═════ SOURCE MATERIAL

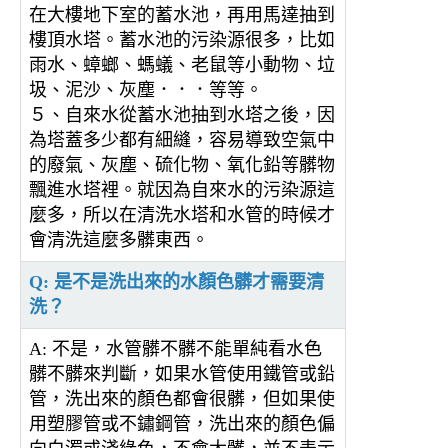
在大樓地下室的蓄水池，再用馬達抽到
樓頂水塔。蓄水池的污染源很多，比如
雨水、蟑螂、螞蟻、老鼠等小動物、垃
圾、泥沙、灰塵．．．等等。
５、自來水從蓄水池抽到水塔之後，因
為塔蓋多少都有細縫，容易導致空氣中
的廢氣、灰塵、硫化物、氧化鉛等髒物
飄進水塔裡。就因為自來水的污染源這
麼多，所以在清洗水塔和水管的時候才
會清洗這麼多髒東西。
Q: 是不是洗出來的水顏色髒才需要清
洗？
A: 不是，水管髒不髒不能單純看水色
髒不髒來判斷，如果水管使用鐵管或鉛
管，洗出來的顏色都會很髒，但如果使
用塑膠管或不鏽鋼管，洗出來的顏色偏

══════════
═════ SOURCE MATERIAL

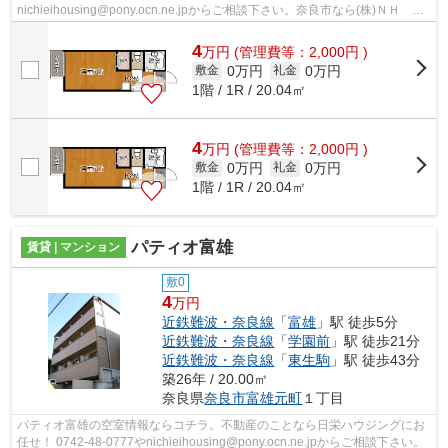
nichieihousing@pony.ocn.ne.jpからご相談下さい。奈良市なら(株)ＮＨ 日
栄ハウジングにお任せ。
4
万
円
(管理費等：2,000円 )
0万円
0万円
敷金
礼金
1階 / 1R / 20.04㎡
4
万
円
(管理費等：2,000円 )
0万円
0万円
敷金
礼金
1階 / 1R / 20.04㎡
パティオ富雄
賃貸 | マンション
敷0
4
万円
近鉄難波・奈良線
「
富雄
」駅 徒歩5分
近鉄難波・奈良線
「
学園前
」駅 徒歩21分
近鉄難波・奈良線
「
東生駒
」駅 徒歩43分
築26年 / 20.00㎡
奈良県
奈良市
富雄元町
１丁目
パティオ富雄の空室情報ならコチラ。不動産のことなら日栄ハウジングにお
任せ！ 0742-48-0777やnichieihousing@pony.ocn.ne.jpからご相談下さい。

══════════
═════ SOURCE MATERIAL

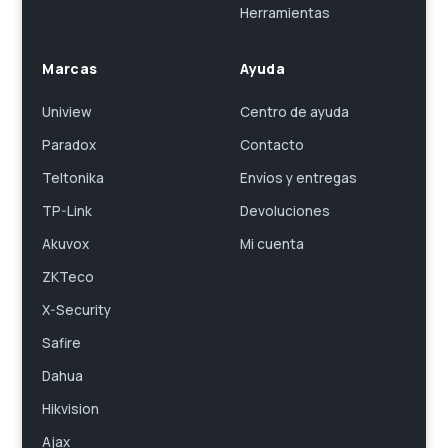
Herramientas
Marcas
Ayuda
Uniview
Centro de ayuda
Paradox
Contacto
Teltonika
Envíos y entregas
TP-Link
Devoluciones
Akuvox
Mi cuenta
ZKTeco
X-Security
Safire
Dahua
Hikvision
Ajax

══════════

Count the lines of the data above where the string "jpからご相談下さい" shows up; reply with the number only.

* [RESPONSE AREA]: 2